Wednesday, January 23, 2008
Giving the German Cartel Office the Power of Divestiture - The Conformity of the Reform with Constitutional Law
Posted by D. Daniel Sokol
Christoph Engel (Max Planck Institute for Research on Collective Goods) provides an interesting normative analysis of German competition law in his piece Giving the German Cartel Office the Power of Divestiture - The Conformity of the Reform with Constitutional Law.

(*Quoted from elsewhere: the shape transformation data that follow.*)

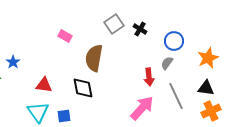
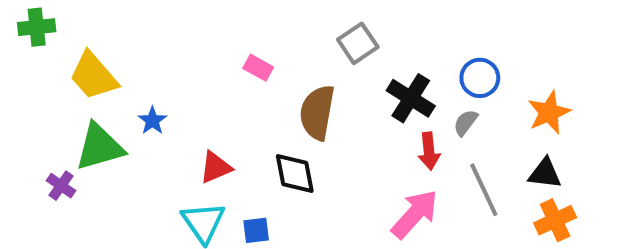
black cross: (140, 29) -> (411, 98), moved, size x1.6
red triangle: (44, 85) -> (216, 167), turned -30

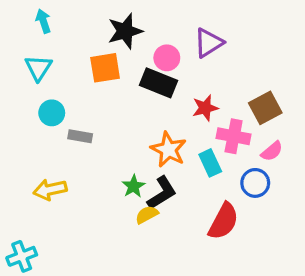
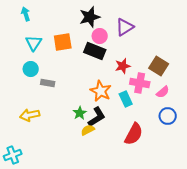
black star: (125, 31) -> (90, 17), moved
cyan triangle: (38, 68) -> (34, 43), moved
brown square: (265, 108) -> (159, 66), turned -30
blue circle: (255, 183) -> (168, 116), moved

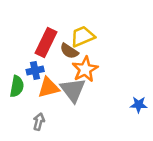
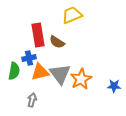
yellow trapezoid: (83, 36) -> (72, 15), moved
red rectangle: (46, 42) -> (38, 35), turned -35
orange star: (85, 69) -> (81, 79), moved

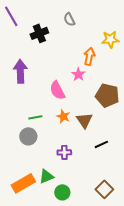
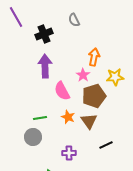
yellow star: (110, 39) -> (115, 77), moved
purple arrow: (20, 71) -> (45, 66), moved
brown pentagon: (107, 95) -> (94, 96), moved, turned -30

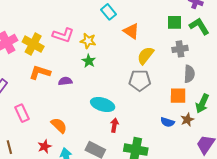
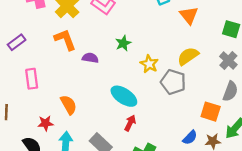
orange triangle: (131, 31) -> (189, 15), moved
yellow star: (88, 41) -> (149, 64), moved
gray cross: (180, 49) -> (228, 60), turned 35
orange L-shape: (40, 72) -> (65, 40), turned 35
blue semicircle: (167, 122) -> (190, 138), turned -80

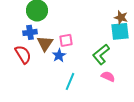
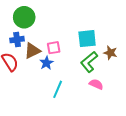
brown star: (121, 17) -> (110, 53), moved
cyan square: (120, 31) -> (87, 39), moved
brown triangle: (45, 43) -> (32, 51), turned 30

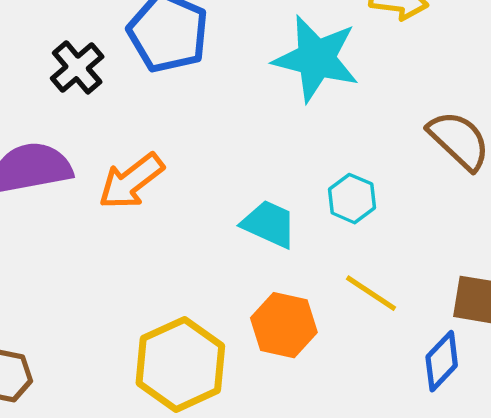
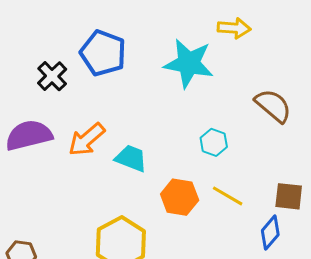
cyan trapezoid: (269, 224) -> (131, 158), moved
orange hexagon: (284, 325) -> (180, 197), moved

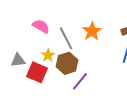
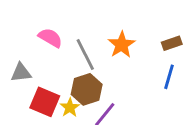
yellow star: (48, 55) -> (70, 108), moved
gray triangle: (18, 60) -> (21, 73), moved

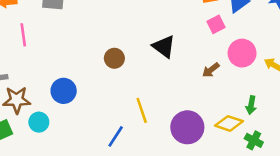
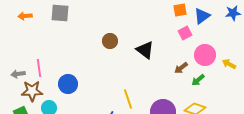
pink line: (23, 35) -> (39, 68), moved
brown circle: (114, 58) -> (110, 41), moved
green arrow: (251, 105) -> (198, 80), moved, turned 40

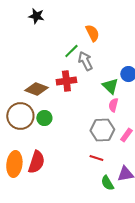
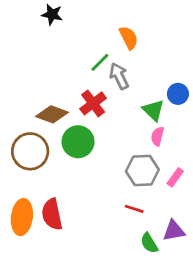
red cross: (66, 81) -> (93, 103), turned -30
green circle: (44, 118) -> (78, 142), moved, size x1.5
red semicircle: (36, 162) -> (52, 214), turned 150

ABSTRACT: Triggered by the concentration process in the electricity and gas markets, the land of Hesse proposes to give the German cartel office power to divest dominant firms or oligopolies if this is necessary to restore competition. The paper shows that the reform would be in line with constitutional law, and with freedom of property in particular. Depending on how divestiture is brought about, it would interfere with this basic freedom. It would however not amount to taking. In practice, the main effect would be through bargaining between the divested company and the cartel office. This poses problems under rule of law, but these problems are not insurmountable. The main justification for the reform is the almost total failure of interventions to combat the abuse of dominant positions. In the US, divestiture has not always been successful. But close scrutiny of the American experiences demonstrates that the tool is sufficiently effective to meet the constitutional standard. If divestiture is brought about by forcing the firm to sell entities or assets, the necessary compensation comes from the price it receives from the buyer.